He urged a "stronger regime" of press regulation and said: "My own view is that the code of conduct operated through the Press Complaints Commission ought to be put on a statutory basis.

"We ought to move towards a regulated regime for the media, where the media regulates it, not the state, but the decisions are actually enforced."

The New Statesman’s political editor, Martin Bright, said: "While he’s attacking the liberal media, dangerous prisoners are being let out of our prisons due to the complete incompetence of his department."

According to Bright, Clarke’s attack stems from the Government’s belief that the media is out of touch with the way that real people live their lives.

In an attempt to appeal to the "real Labour voter" and in response to the realisation that the threat of the far right is a tangible one, Clarke and Blair are keen to make statements which appeal to the authoritarian tendency in the British working class, he claimed.

"How many pages was it that he wrote in response to Simon Carr? He’s clearly spending a lot of time addressing the liberal intelligentsia and some people might say that he should spend more time doing his job," Bright said.

Clarke’s comments have managed to unify the left- and right-wing press in criticism of his comments.

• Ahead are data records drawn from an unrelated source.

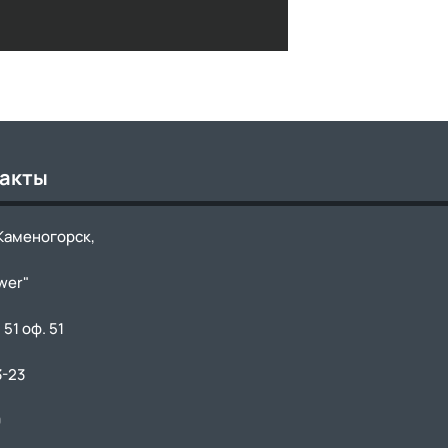
такты
-Каменогорск,
wer"
 51 оф. 51
3-23
9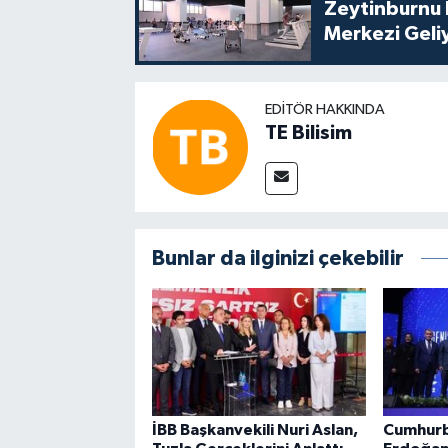
Zeytinburnu 
Merkezi Geli
EDITÖR HAKKINDA
TE Bilisim
Bunlar da ilginizi çekebilir
İBB Başkanvekili Nuri Aslan,
Cumhurb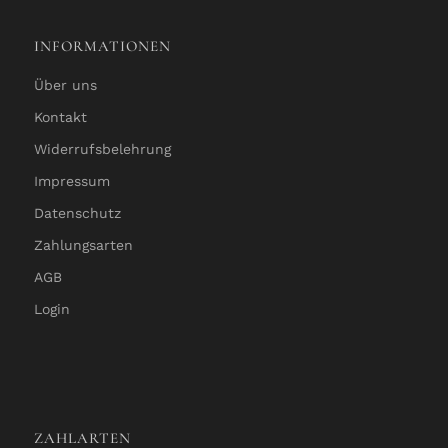
INFORMATIONEN
Über uns
Kontakt
Widerrufsbelehrung
Impressum
Datenschutz
Zahlungsarten
AGB
Login
ZAHLARTEN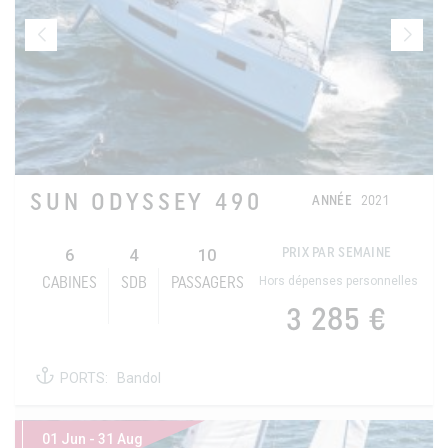
SUN ODYSSEY 490
ANNÉE
2021
6
4
10
PRIX PAR SEMAINE
Hors dépenses personnelles
CABINES
SDB
PASSAGERS
3 285 €
PORTS:
Bandol
01 Jun - 31 Aug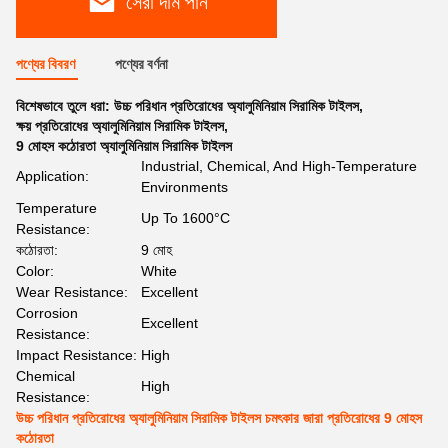
সেরা দাম পান
পণ্যের বিবরণ
পণ্যের বর্ণনা
বিশেষভাবে তুলে ধরা:
উচ্চ পরিধান প্রতিরোধের অ্যালুমিনিয়াম সিরামিক টাইলস
,
ক্ষয় প্রতিরোধের অ্যালুমিনিয়াম সিরামিক টাইলস
,
9 মোহস কঠোরতা অ্যালুমিনিয়াম সিরামিক টাইলস
Industrial, Chemical, And High-Temperature
Application:
Environments
Temperature
Up To 1600°C
Resistance:
কঠোরতা:
9 মোহ
Color:
White
Wear Resistance:
Excellent
Corrosion
Excellent
Resistance:
Impact Resistance:
High
Chemical
High
Resistance:
উচ্চ পরিধান প্রতিরোধের অ্যালুমিনিয়াম সিরামিক টাইলস চমৎকার জারা প্রতিরোধের 9 মোহস
কঠোরতা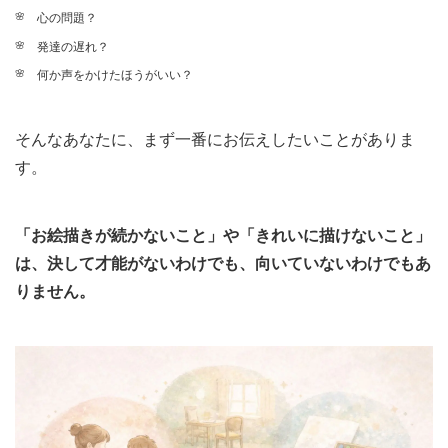
心の問題？
発達の遅れ？
何か声をかけたほうがいい？
そんなあなたに、まず一番にお伝えしたいことがありま
す。
「お絵描きが続かないこと」や「きれいに描けないこと」
は、決して才能がないわけでも、向いていないわけでもあ
りません。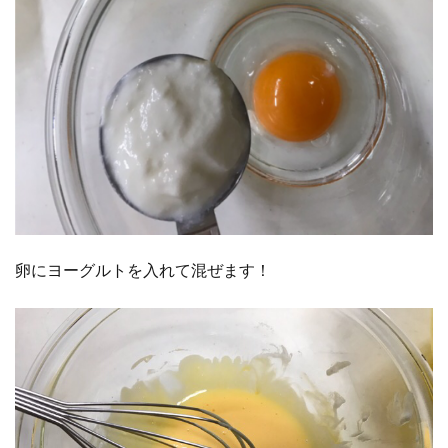
卵にヨーグルトを入れて混ぜます！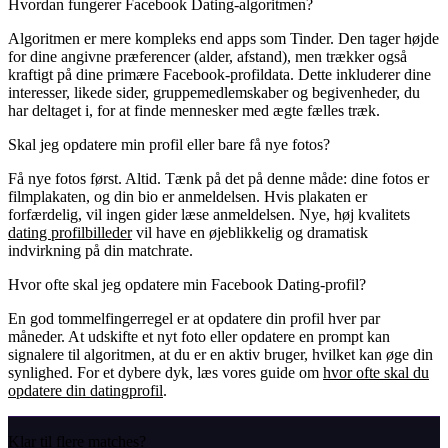
Hvordan fungerer Facebook Dating-algoritmen?
Algoritmen er mere kompleks end apps som Tinder. Den tager højde
for dine angivne præferencer (alder, afstand), men trækker også
kraftigt på dine primære Facebook-profildata. Dette inkluderer dine
interesser, likede sider, gruppemedlemskaber og begivenheder, du
har deltaget i, for at finde mennesker med ægte fælles træk.
Skal jeg opdatere min profil eller bare få nye fotos?
Få nye fotos først. Altid. Tænk på det på denne måde: dine fotos er
filmplakaten, og din bio er anmeldelsen. Hvis plakaten er
forfærdelig, vil ingen gider læse anmeldelsen. Nye, høj kvalitets
dating profilbilleder
vil have en øjeblikkelig og dramatisk
indvirkning på din matchrate.
Hvor ofte skal jeg opdatere min Facebook Dating-profil?
En god tommelfingerregel er at opdatere din profil hver par
måneder. At udskifte et nyt foto eller opdatere en prompt kan
signalere til algoritmen, at du er en aktiv bruger, hvilket kan øge din
synlighed. For et dybere dyk, læs vores guide om
hvor ofte skal du
opdatere din datingprofil
.
Klar til flere matches?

The Daily Telegraph’s leader column on Tuesday said the Home Secretary "pines after a polity where the executive does what it likes and the media does what it is told".

The Daily Telegraph’s home affairs editor, Philip Johnston, said: "Even though he [Clarke] strongly denied it, I do strongly detect that the imminence of the local elections may have something to do with getting those particular points out."

Bob Satchwell, executive director of the Society of Editors, said: "Clearly the authoritarian regime which Mr Clarke would prefer from his perch in the Home Office lends itself well to calls for statutory regulation of the press.

"Thank goodness most serious politicians will have none of it and understand that the media does a vitally important job, especially when faced by a Government that is stretching civil liberties to the limit."